1.1 Participants information
A total of 733 participants were continuously registered as inpatients at the Second Affiliated Hospital of Fujian Medical University hospital during the summer months of 2019 and 2022 (July, August, and September) and were randomized to this study. All 531 of these enrolled met the diagnostic criteria for type 2 diabetes. Meanwhile, 202 volunteers were randomly enrolled as healthy controls. The exclusion criteria were maintenance or high-dose vitamin D supplementation, using sunbeds, non-diabetic neuropathies, diabetic ketosis, age < 25 years or > 75 years, long-term alcohol abuse, pregnancy, kidney or liver insufficiency, perioperative, severe infection, neoplasm, and blood disease. Participants in the control group were required to meet HbA1c 5.6%, with fasting glucose < 5.6 mmol/L and no history of diabetes. All participants were informed and signed consent forms. The study has been approved by the Ethics Committee of the Second Affiliated Hospital of Fujian Medical University.
1.2 Indicator measurement
Each participant was tested by the same physician with the same experience following standard procedures. All inspections and tests were carried out in a comfortable and quiet laboratory. All participants in the study completed a questionnaire on the frequency of outdoor activities. All participants underwent fundus examination under the same ophthalmologist, and the ophthalmologist issued a diagnosis.
Standing height and weight were measured under fasting, without shoes, on the same one-piece scale. The BMI value was obtained by calculating the participant's weight (kg) divided by the square of height (m2). The blood pressure of the participant's right arm was measured with a mercury sphygmomanometer after 30 minutes of sitting and resting. Participant blood samples were collected during the summer months, July, August, and September, which can avoid seasonal differences in light. Venous blood was collected from each participant in the morning after a 10–12 hour fast. An automated assay (Maglumi 4000; China) was used to measure vitamin D according to the instruction of the manufacturer. We used high-performance liquid chromatography to detect HbA1c (D10; Bio–Rad, Berkeley, CA). We used automatic biochemical analyzers (Cobas 8000; Roche, Germany) uniformly to measure fasting plasma glucose, liver function [aspartate transaminase (AST), alanine transaminase (ALT)], kidney function (serum creatinine), and blood lipids [low-density lipoprotein (LDL) cholesterol, high-density lipoprotein (HDL) cholesterol and total cholesterol (TC)]. Urinary albumin concentration and urinary creatinine were evaluated using immunohypertensive assays. This study was calculated from the ratio of urinary albumin (mg) to urinary creatinine (g) urinary albumin-creatinine ratio (UACR). All glomerular filtration rates were obtained by the formula "Ccr= {[140-age (years) × weight (kg)]/[0.818 × serum creatinine (Scr, µmol/L)]} for men and Ccr × 0.85 for women".
1.3 Followed up for one years
All diabetes without retinopathy enrolled were followed up by readmission after one year. The same ophthalmologist reassessed all follow-up participants for fundus examination.
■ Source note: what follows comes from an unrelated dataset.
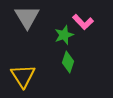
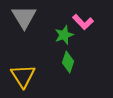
gray triangle: moved 3 px left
The follow-up participants were divided into two subgroups based on the presence or absence of new-onset DR ( the new-DR group and the non-DR group).
1.4 Statistical analysis
Statistical analysis was performed on most of the data using SPSS version 19.0. Baseline characteristics were expressed as the mean (SD). One-way analysis of variance (ANOVA) was used for two-way comparisons between the three groups. The count data of baseline characteristics were compared using the chi-square test. Data were compared between the two subgroups using a t-test. Vitamin D was added to the logistic regression model to control for possible confounders. A ROC curve was used to make a cut-off value for vitamin D in people with diabetes. Pearson analysis was used to compare the correlation between vitamin D and HbA1c. P < 0.05 was considered statistical significance.